Scholastic  vs.  Microbot Medical

 Performance 
       Timeline  
Scholastic 

Risk-Adjusted Performance

0 of 100

 
Weak
 
Strong
Very Weak
Over the last 90 days Scholastic has generated negative risk-adjusted returns adding no value to investors with long positions. Despite uncertain performance in the last few months, the Stock's technical indicators remain quite persistent which may send shares a bit higher in January 2025. The latest mess may also be a sign of long-standing up-swing for the company institutional investors.
Microbot Medical 

Risk-Adjusted Performance

5 of 100

 
Weak
 
Strong
Modest
Compared to the overall equity markets, risk-adjusted returns on investments in Microbot Medical are ranked lower than 5 (%) of all global equities and portfolios over the last 90 days. In spite of comparatively unsteady basic indicators, Microbot Medical unveiled solid returns over the last few months and may actually be approaching a breakup point.

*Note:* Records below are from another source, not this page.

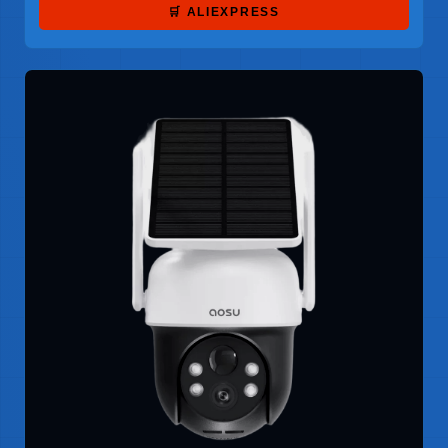
🛒 ALIEXPRESS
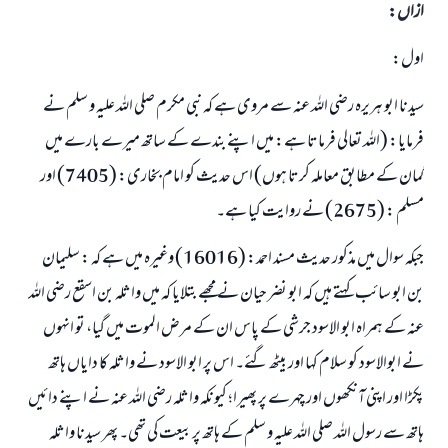
ازاں:
اول:
سیدنا ابو ہریرہ رضی اللہ عنہ سے مروی ہے کہ نبی مکرم صلی اللہ علیہ و سلم نے
فرمایا: (اللہ تعالی فرماتا ہے: میں اپنے بندے کے ساتھ میرے بارے میں
گمان کے مطابق معاملہ کرتا ہوں) اس حدیث کو امام بخاری: (7405) اور
مسلم : (2675) نے روایت کیا ہے۔
جبکہ سوال میں مذکور حدیث مسند احمد: (16016) وغیرہ میں ہے کہ : سلیمان
بن ابو سائب کہتے ہیں کہ ابو نضر حیان نے مجھے بتلایا کہ میں واثلہ بن اسقع رضی اللہ
عنہ کے ہمراہ ابو الاسود جرشی کے پاس ان کے مرض الموت میں گیا، تو انہوں
نے ابوالاسود کو سلام کہا اور بیٹھ گئے۔ اس پر ابو الاسود نے واثلہ کا دایاں ہاتھ
پکڑا اور اپنی آنکھوں اور چہرے پر پھیرا؛ کیونکہ واثلہ رضی اللہ عنہ نے اپنے دائیں
ہاتھ سے رسول اللہ صلی اللہ علیہ و سلم کے ہاتھ پر بیعت کی تھی۔ پھر سیدنا واثلہ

Scholastic and Microbot Medical Volatility Contrast

   Predicted Return Density   
       Returns  

Pair Trading with Scholastic and Microbot Medical

The main advantage of trading using opposite Scholastic and Microbot Medical positions is that it hedges away some unsystematic risk. Because of two separate transactions, even if Scholastic position performs unexpectedly, Microbot Medical can make up some of the losses. Pair trading also minimizes risk from directional movements in the market. For example, if an entire industry or sector drops because of unexpected headlines, the short position in Microbot Medical will offset losses from the drop in Microbot Medical's long position.
The idea behind Scholastic and Microbot Medical pairs trading is to make the combined position market-neutral, meaning the overall market's direction will not affect its win or loss (or potential downside or upside). This can be achieved by designing a pairs trade with two highly correlated stocks or equities that operate in a similar space or sector, making it possible to obtain profits through simple and relatively low-risk investment.
Check out your portfolio center.
Note that this page's information should be used as a complementary analysis to find the right mix of equity instruments to add to your existing portfolios or create a brand new portfolio. You can also try the Performance Analysis module to check effects of mean-variance optimization against your current asset allocation.